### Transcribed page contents
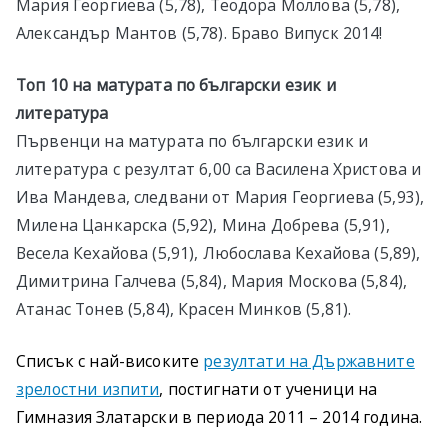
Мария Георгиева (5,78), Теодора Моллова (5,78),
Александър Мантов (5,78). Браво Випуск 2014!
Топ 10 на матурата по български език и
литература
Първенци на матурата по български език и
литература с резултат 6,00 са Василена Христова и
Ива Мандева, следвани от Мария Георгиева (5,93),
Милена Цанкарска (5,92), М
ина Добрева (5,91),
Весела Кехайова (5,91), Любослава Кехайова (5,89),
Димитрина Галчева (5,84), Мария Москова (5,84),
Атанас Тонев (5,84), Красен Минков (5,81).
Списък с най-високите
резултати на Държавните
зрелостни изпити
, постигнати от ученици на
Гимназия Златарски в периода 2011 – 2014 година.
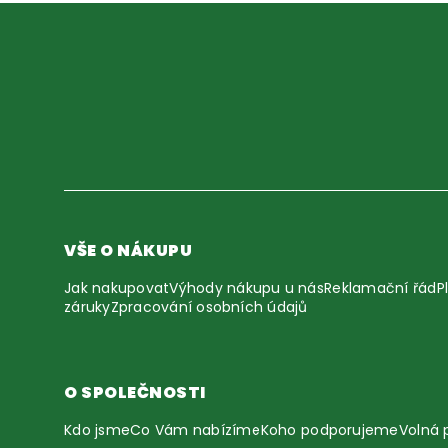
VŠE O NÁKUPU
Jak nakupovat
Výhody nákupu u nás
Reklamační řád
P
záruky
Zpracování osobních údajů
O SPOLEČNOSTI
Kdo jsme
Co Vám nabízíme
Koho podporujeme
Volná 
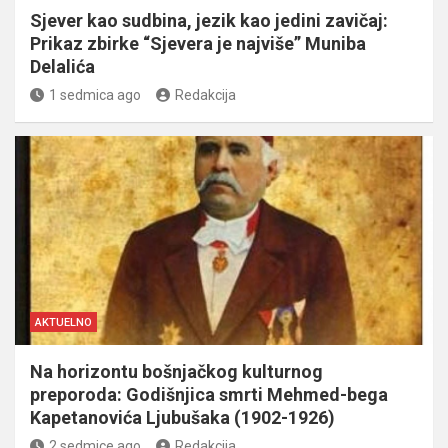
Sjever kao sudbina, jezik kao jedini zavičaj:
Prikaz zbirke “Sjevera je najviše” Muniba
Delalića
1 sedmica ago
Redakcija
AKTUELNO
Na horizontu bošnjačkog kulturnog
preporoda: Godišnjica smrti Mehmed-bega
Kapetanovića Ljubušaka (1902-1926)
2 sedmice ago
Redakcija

...

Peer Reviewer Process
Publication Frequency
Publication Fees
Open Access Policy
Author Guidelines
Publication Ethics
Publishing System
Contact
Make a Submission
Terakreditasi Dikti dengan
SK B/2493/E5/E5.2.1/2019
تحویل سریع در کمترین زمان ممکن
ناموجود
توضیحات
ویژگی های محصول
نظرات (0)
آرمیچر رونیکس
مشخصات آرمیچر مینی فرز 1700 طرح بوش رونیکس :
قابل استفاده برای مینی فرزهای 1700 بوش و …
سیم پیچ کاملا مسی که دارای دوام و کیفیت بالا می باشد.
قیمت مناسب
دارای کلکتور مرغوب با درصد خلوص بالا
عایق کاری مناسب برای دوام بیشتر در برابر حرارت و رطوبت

--

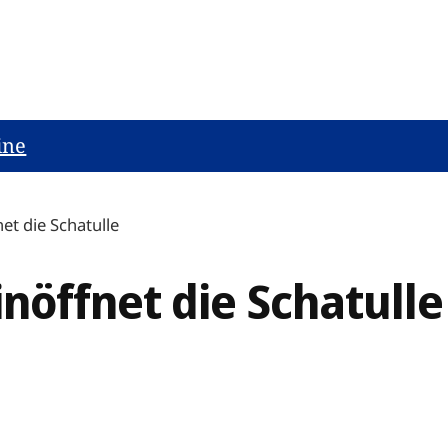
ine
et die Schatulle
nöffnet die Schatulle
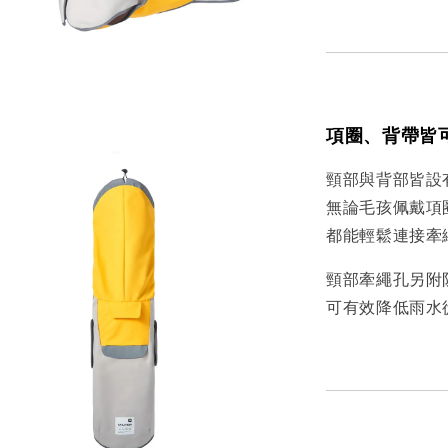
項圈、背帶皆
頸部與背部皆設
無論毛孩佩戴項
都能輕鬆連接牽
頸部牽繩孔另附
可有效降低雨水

### What you need to do
When you find a line in the records that contains the word "матурата", copy it.

### Output for this task
Топ 10 на матурата по български език и
Първенци на матурата по български език и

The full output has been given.